2. The ion's position was fixed.
3. The electron shell of oxygen ions was assumed to be a sphere.
4. The energy repulsion between oxygen and thallium ions was taken as
\begin{equation}
E=E_o\exp \left( -\frac{R_{Tl-O}}{\rho _o}\right) ,
\end{equation}
where $E_O$=$E_{Cl}$=1.2$\cdot $10$^4$ eV, $\rho _O$=$\rho _{Cl}$-$R_{Cl}$+$%
R_O$=0.23 \AA . The $E_{Cl}$ and $\rho _{Cl}$ values for KCl crystals were
taken from ref.\cite{KClpar}.
5. The existence of high temperature non central motion was out of our
consideration.
One can see from Fig. \ref{figPotencial} that the energy potential in Rb$_2$%
SO$_4$, Cs$_2$SO$_4$ crystals has two minima in ($ab$) plane with various
depths.
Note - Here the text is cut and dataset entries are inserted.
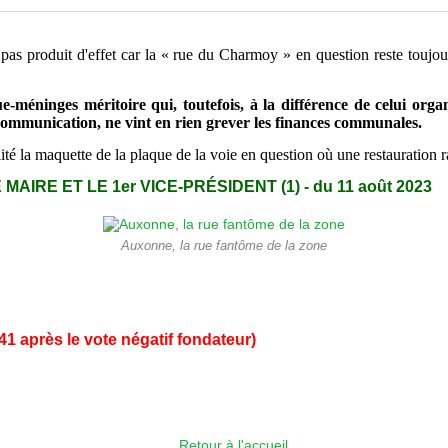
rs pas produit d'effet car la « rue du Charmoy » en question reste tou
méninges méritoire qui, toutefois, à la différence de celui orga
communication, ne vint en rien grever les finances communales.
ité la maquette de la plaque de la voie en question où une restauration ra
MAIRE ET LE 1er VICE-PRÉSIDENT (1)
- du 11 août 2023
Auxonne, la rue fantôme de la zone
41 après le vote négatif fondateur)
Retour à l'accueil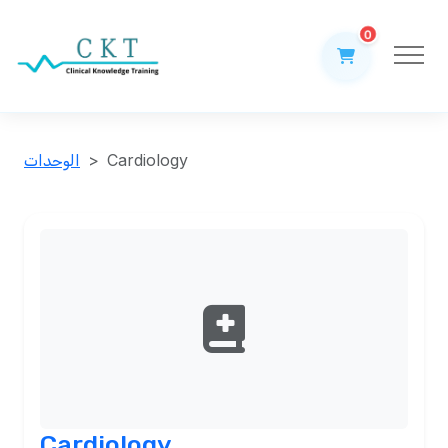
0
Cardiology
الوحدات
Cardiology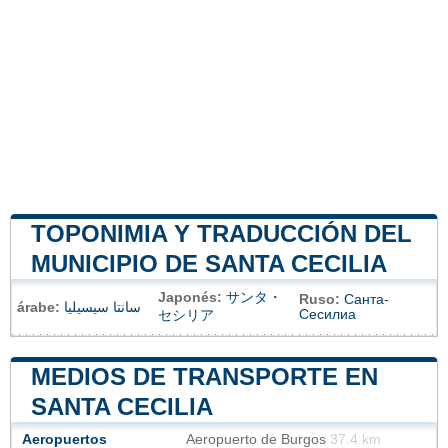
TOPONIMIA Y TRADUCCIÓN DEL
MUNICIPIO DE SANTA CECILIA
Japonés:
サンタ・
Ruso:
Санта-
árabe:
سانتا سيسيليا
Сесилиа
セシリア
MEDIOS DE TRANSPORTE EN
SANTA CECILIA
Aeropuertos
Aeropuerto de Burgos
37.4 km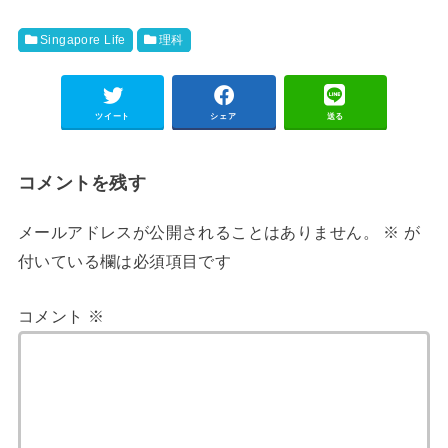
Singapore Life
理科
ツイート
シェア
送る
コメントを残す
メールアドレスが公開されることはありません。
※
が
付いている欄は必須項目です
コメント
※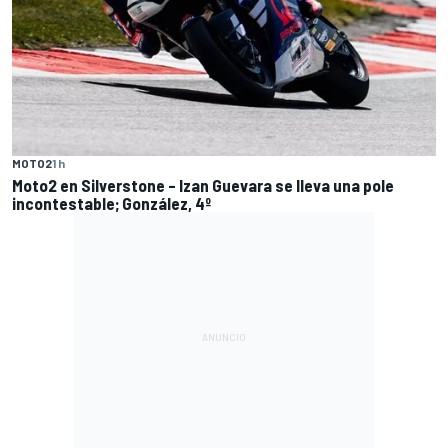
MOTO2
1 h
Moto2 en Silverstone – Izan Guevara se lleva una pole
incontestable; González, 4º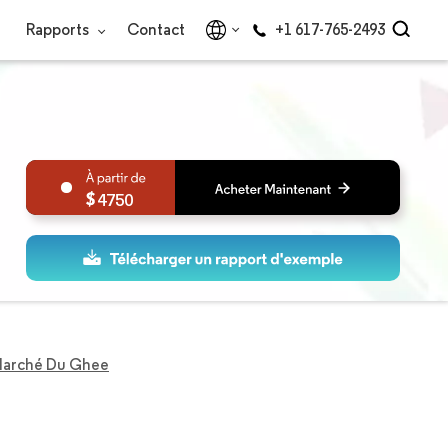
Rapports
Contact
+1 617-765-2493
4750
arché Du Ghee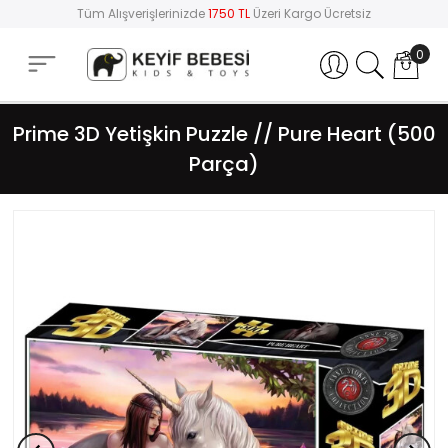
Tüm Alışverişlerinizde
1750 TL
Üzeri Kargo Ücretsiz
0
Hesabım
Prime 3D Yetişkin Puzzle // Pure Heart (500
Parça)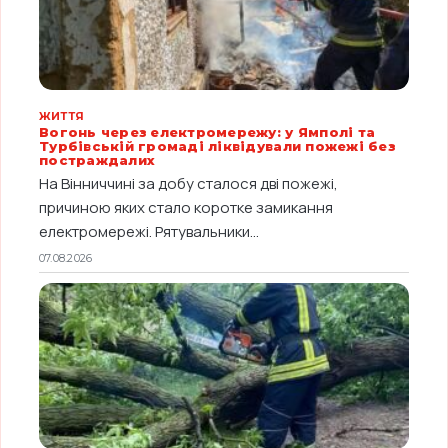
ЖИТТЯ
Вогонь через електромережу: у Ямполі та
Турбівській громаді ліквідували пожежі без
постраждалих
На Вінниччині за добу сталося дві пожежі,
причиною яких стало коротке замикання
електромережі. Рятувальники...
07.08.2026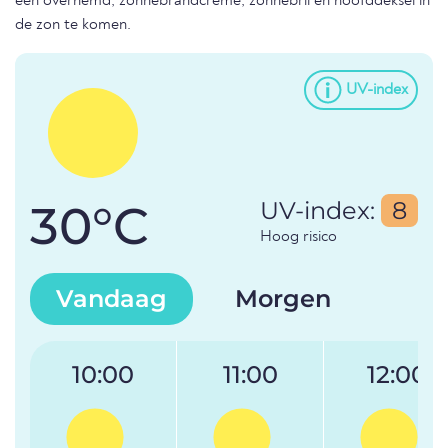
een overhemd, zonnebrandcrème, zonnebril en hoofddeksel in
de zon te komen.
UV-index
30°C
UV-index:
8
Hoog risico
Vandaag
Morgen
10:00
11:00
12:00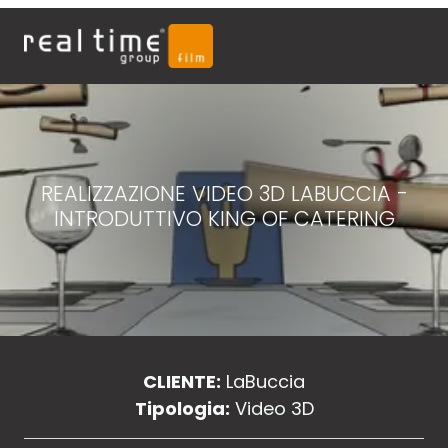
REALIZZAZIONE VIDEO 3D LABUCCIA -
INTRODUTTIVO KING OF CATERING
CLIENTE:
LaBuccia
Tipologia:
Video 3D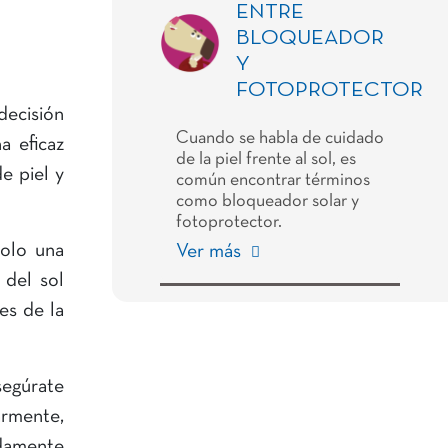
ENTRE
BLOQUEADOR
Y
FOTOPROTECTOR
decisión
Cuando se habla de cuidado
a eficaz
de la piel frente al sol, es
e piel y
común encontrar términos
como bloqueador solar y
fotoprotector.
solo una
Ver más
 del sol
es de la
segúrate
armente,
adamente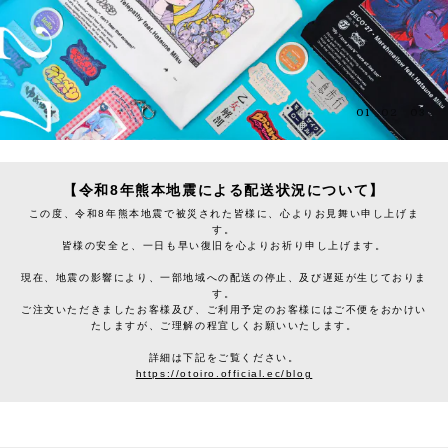
01
02
03
【令和8年熊本地震による配送状況について】
この度、令和8年熊本地震で被災された皆様に、心よりお見舞い申し上げま
す。
皆様の安全と、一日も早い復旧を心よりお祈り申し上げます。
現在、地震の影響により、一部地域への配送の停止、及び遅延が生じておりま
す。
ご注文いただきましたお客様及び、ご利用予定のお客様にはご不便をおかけい
たしますが、ご理解の程宜しくお願いいたします。
詳細は下記をご覧ください。
https://otoiro.official.ec/blog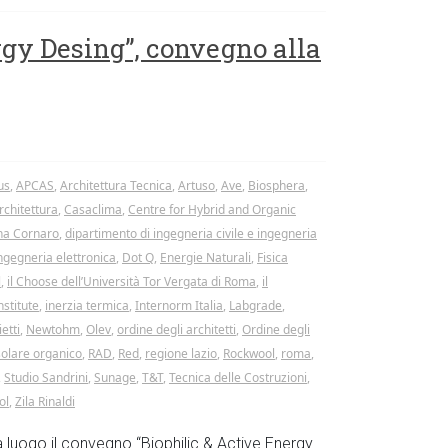
rgy Desing”, convegno alla
us
,
APCAS
,
Architettura Tecnica
,
Artuso
,
Ave
,
Biosphera
,
rchitettura
,
Casaclima
,
Centre for Hybrid and Organic
ina Cornaro
,
dipartimento di ingegneria civile e ingegneria
ngegneria elettronica
,
Dot Q
,
Energie Naturali
,
Fisica
l
,
il Choose dell’Università Tor Vergata di Roma
,
il
nstitute
,
inerzia termica
,
Internorm Italia
,
Labgrade
,
etti
,
Newtohm
,
Olev
,
ordine degli architetti
,
Ordine degli
solare organico
,
RAD
,
Red
,
regione lazio
,
Rockwool
,
roma
,
,
Studio Sandrini
,
Sunage
,
T&T
,
Tecnica delle Costruzioni
,
ol
,
Zila Rinaldi
à luogo il convegno “Biophilic & Active Energy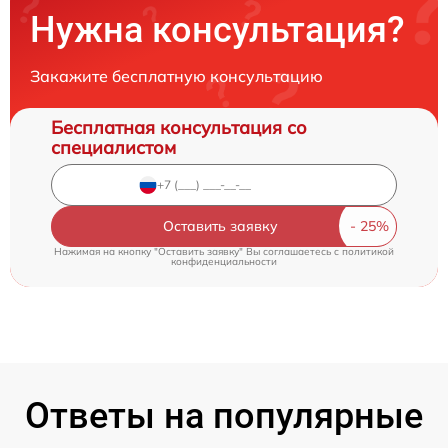
Нужна консультация?
Закажите бесплатную консультацию
Бесплатная консультация со
специалистом
Оставить заявку
Нажимая на кнопку "Оставить заявку" Вы соглашаетесь c
политикой
конфиденциальности
Ответы на популярные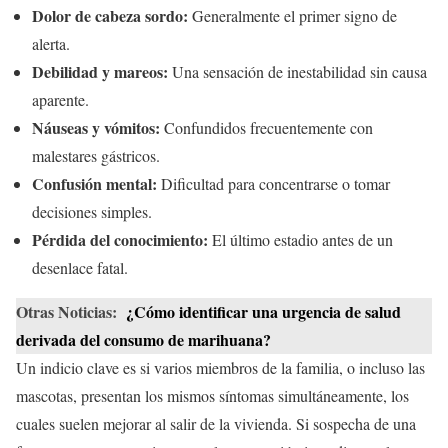
Dolor de cabeza sordo:
Generalmente el primer signo de
alerta.
Debilidad y mareos:
Una sensación de inestabilidad sin causa
aparente.
Náuseas y vómitos:
Confundidos frecuentemente con
malestares gástricos.
Confusión mental:
Dificultad para concentrarse o tomar
decisiones simples.
Pérdida del conocimiento:
El último estadio antes de un
desenlace fatal.
Otras Noticias:
¿Cómo identificar una urgencia de salud
derivada del consumo de marihuana?
Un indicio clave es si varios miembros de la familia, o incluso las
mascotas, presentan los mismos síntomas simultáneamente, los
cuales suelen mejorar al salir de la vivienda. Si sospecha de una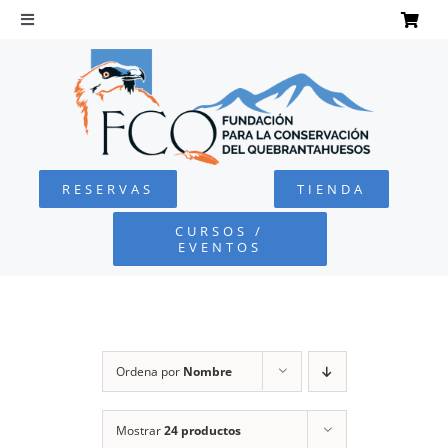
Saltar
al
Toggle
Navigation
contenido
INICIO
QUEBRANTAHUESOS
RESERVAS
TIENDA
FUNDACIÓN
CURSOS /
EVENTOS
PROYECTOS
DEFENSA AMBIENTAL
Ordena por
Nombre
COLABORA
Mostrar
24 productos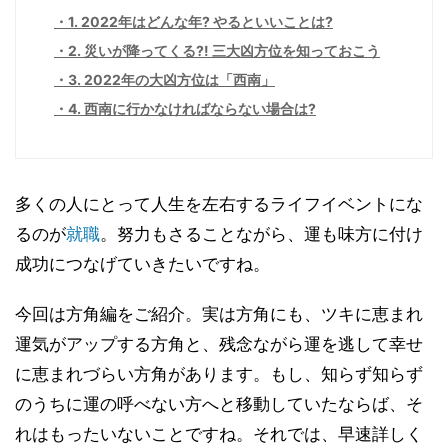
1. 2022年はどんな年? やるといいことは?
2. 災いが降ってくる?! 三大凶方位を知っておこう
3. 2022年の大凶方位は「西南」
4. 西南に行かなければならない場合は?
多くの人にとって人生を左右するライフイベントにな
るのが
就職
。努力もさることながら、運も味方に付け
成功につなげていきたいですね。
今回は方角編をご紹介。実は方角にも、ツキに恵まれ
運気がアップする方角と、残念ながら運を逃して幸せ
に恵まれづらい方角があります。もし、知らず知らず
のうちに運の呼べない方へと移動していたならば、そ
れはもったいないことですね。それでは、早速詳しく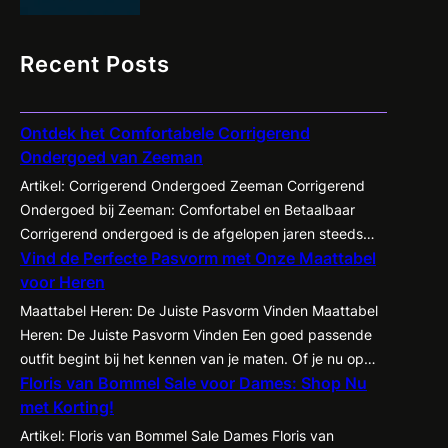
Recent Posts
Ontdek het Comfortabele Corrigerend
Ondergoed van Zeeman
Artikel: Corrigerend Ondergoed Zeeman Corrigerend
Ondergoed bij Zeeman: Comfortabel en Betaalbaar
Corrigerend ondergoed is de afgelopen jaren steeds
Vind de Perfecte Pasvorm met Onze Maattabel
populairder geworden onder zowel mannen als
voor Heren
vrouwen. Het biedt de mogelijkheid om je figuur op een
subtiele manier te accentueren en te corrigeren,
Maattabel Heren: De Juiste Pasvorm Vinden Maattabel
waardoor kleding beter tot zijn recht komt en je
Heren: De Juiste Pasvorm Vinden Een goed passende
zelfvertrouwen een boost krijgt. Een…
outfit begint bij het kennen van je maten. Of je nu op
Floris van Bommel Sale voor Dames: Shop Nu
zoek bent naar een nieuw pak, een casual shirt of een
met Korting!
paar jeans, het is essentieel om te weten welke maat
het beste bij jou past. Met de…
Artikel: Floris van Bommel Sale Dames Floris van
The big values of $E_a$ and $E_0$ parameters can be explained by
assumed simplifications. The values of of $E_a$ and $E_0$ can decrease if
one will take account the high temperature non central motion of thallium
ions.
In order to define the changes in thallium local environment it is necessary
to know the change of crystal field gradient. The gradient variation can
changes the $\widehat{g}$- and $\widehat{A}$-tensor axes directions. In the
assumption, that the axes of $\widehat{g}$ and $\widehat{A}$ tensor coincide
\cite{gtensor}, from the angular dependence of line positions for one of
hyperfine transitions one can get the axes directions of $\widehat{g}^{*}$%
-tensor with effective spin $S^{*}$=1/2. The angular dependence of line
position is shown in Fig. \ref{figAngle}. At temperatures higher than $T^{*}$
the point symmetry of Tl$^{2+}$(II) center is $C_1$. With cooling, below $%
T^{*}$ the new thallium centers appears. One of the Tl$^{2+}$(II) centers ($%
a $) have higher line intensity than the other ($b$ center). However the
point symmetry of both centers remains unchanged. Main values and axes
directions of effective $\widehat{g^2}^{*}$-tensors are different for Rb$_2$%
SO$_4$, Cs$_2$SO$_4$ crystals. The projection of $z$-axis $\widehat{g^2}^{*}$%
-tensors of ($ab$) plane are shown in Fig. \ref{figPotencial}. One can see
that $z$-axis projection direction corresponds to direction of maximal
gradient of crystals field.
\begin{figure}[tbph]
\centerline{\psfig{figure=fig4a.eps,width=4.5in,clip=} }
\caption{ The angular dependence of EPR spectrum line positions for
low-field hyperfine transitions of Tl$^{2+}$(II) ions in a) Rb$_2$SO$_4$ and
b) Cs$_2$SO$_4$ crystals. }
\label{figAngle}
\end{figure}
At $T>T^{*}$ the anomaly of the EPR linewidth angular
dependence of Tl$^{2+}$(II) was observed (Fig. \ref{figAngleWidth}). In the
case of averaging motion , EPR linewidth can be written as \cite{Bloch}
\begin{equation}
\delta H=\frac{\left( H_a-H_b\right) ^2}{8AP_{act}}+\delta H_0,
\label{width}
\end{equation}
where $\delta H_0$ - homogeneous linewidth (<2 Oe.), $H_a$ and $%
H_b$ magnetic fields, which corresponds to the EPR line position of centers $%
a $ and $b$. Neglecting the temperature dependence of spin hamiltonian
parameters, one can define $H_a$ and $H_b$ from the angular dependence of
line positions at $T